Once that is done, the final step is to create a feedstock on conda-forge for packaging it. We can help with that once you get to that point.

AJcodes · 2021-12-02T14:43:51Z

Great! Let's do that.

The first thing you'll want to do is bring this up to date with the current OpenMM code. It looks like it branched off a while ago, and github reports conflicts that would prevent merging it. So merge the latest changes from the master branch, fix conflicts, and get it working again.

The next step is to move it into its own repository and allow it to be built independently. Mostly that should be straightforward. It's already an independent plugin, so you probably won't need to make any code changes. But the CMake scripts will require some reworking to separate it out. You might want to look at the example plugin, which can serve as an example for doing that.

Once that is done, the final step is to create a feedstock on conda-forge for packaging it. We can help with that once you get to that point.

@peastman I've resolved the merge conflict, so we're ready for the next step. By the way, would it be possible to host this code as a branch on the official OpenMM repository instead of a separate repository? We'd like to have the code be accessible to all OpenMM users without having it in another repository.

peastman · 2021-12-02T17:37:31Z

Since you'll be maintaining it, it would be best to have it in a repository you own. That repository won't include all of OpenMM. It will include only the code for the new plugin. This is similar to how we handle other plugins that are distributed separately, like https://github.com/openmm/openmm-torch and https://github.com/openmm/openmm-plumed/. Those repositories can also serve as useful examples.

AJcodes · 2021-12-03T10:23:35Z

@peastman One last question on the topic; would it be possible to have a repository in the OpenMM Github group (e.g. openmm/openmm-hip)?

peastman · 2021-12-03T16:28:45Z

I'd need to discuss it with all the PIs. Putting it in the openmm organization could imply it's code we maintain and support.

None of this will matter to users, of course. They'll just type

conda install -c conda-forge openmm-hip

jchodera · 2021-12-03T17:09:37Z

@AJcodes : Huge thanks for all the effort in getting this fully working!

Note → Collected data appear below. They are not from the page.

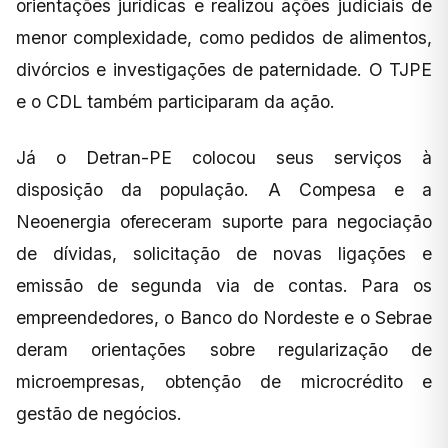
orientações jurídicas e realizou ações judiciais de
menor complexidade, como pedidos de alimentos,
divórcios e investigações de paternidade. O TJPE
e o CDL também participaram da ação.
Já o Detran-PE colocou seus serviços à
disposição da população. A Compesa e a
Neoenergia ofereceram suporte para negociação
de dívidas, solicitação de novas ligações e
emissão de segunda via de contas. Para os
empreendedores, o Banco do Nordeste e o Sebrae
deram orientações sobre regularização de
microempresas, obtenção de microcrédito e
gestão de negócios.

A few questions that will help us out when the OpenMM team meets soon:

Have you folks run the full set of OpenMM benchmark suite on any hardware? Especially interesting is the comparison of OpenCL and HIP
If we did bring this into the OpenMM GitHub org as a separate repo for the plugin, what kind of commitment to help maintain the code could be provided? If the commitment was limited, could we have a warning that this is experimental?
Is there any interest in having the HIP platform also available on the OpenMM core deployed across Folding@home, or is the primary interest in achieving top performance on high-end datacenter-grade GPUs?

If it would be easier to discuss some of these topics in a call, just reach out by email and I can help set something up.

muziqaz · 2021-12-11T11:00:43Z

I also would like to thank @AJcodes for incredible work done regarding this. On top of that I would like to add few arguments for adding HIP support to OpenMM.
While OpenCL support is there for AMD GPUs, performance is really poor to put it politely. Moreover, AMD seem to have started to distance themselves from OpenCL support in past year. We are seeing up to 50% of Folding@Home (and other distributed computing projects) performance degradation going from driver version 21.3.2 (Windows) to anything after that. Even with 21.3.2 drivers AMD is far behind nVidia CUDA initiative, so add another 50% drop in performance, and we have no choice, but to exclude all the AMD hardware from future F@H projects. AMD seem to be completely oblivious to our cries about it. So I figure they are now fully concentrating on HIP instead of OpenCL. Having HIP support on OpenMM would save the existing base of AMD users at F@H (and other distributed computing projects), and it would not put off new users, which are plenty, due to AMD being very competitive across the board nowadays. We see incredible inroads done by AMD in various GPU markets, which haven't happened for very long time, if ever. It would be beneficial to OpenMM project to have HIP support, otherwise we end up looking stagnant in regards to AMD hardware by settling for OpenCL.
I know AMD themselves are big part of the issue here.
If there is a need of AMD hardware to do tests on it should be possible to make arrangements to get access to Vega64, Radeon 7, 5700xt and 6900xt (Windows only, though) remotely.
Regards

xCaradhras · 2022-02-06T19:50:07Z

No updates in almost 3 month...is this initiative dead?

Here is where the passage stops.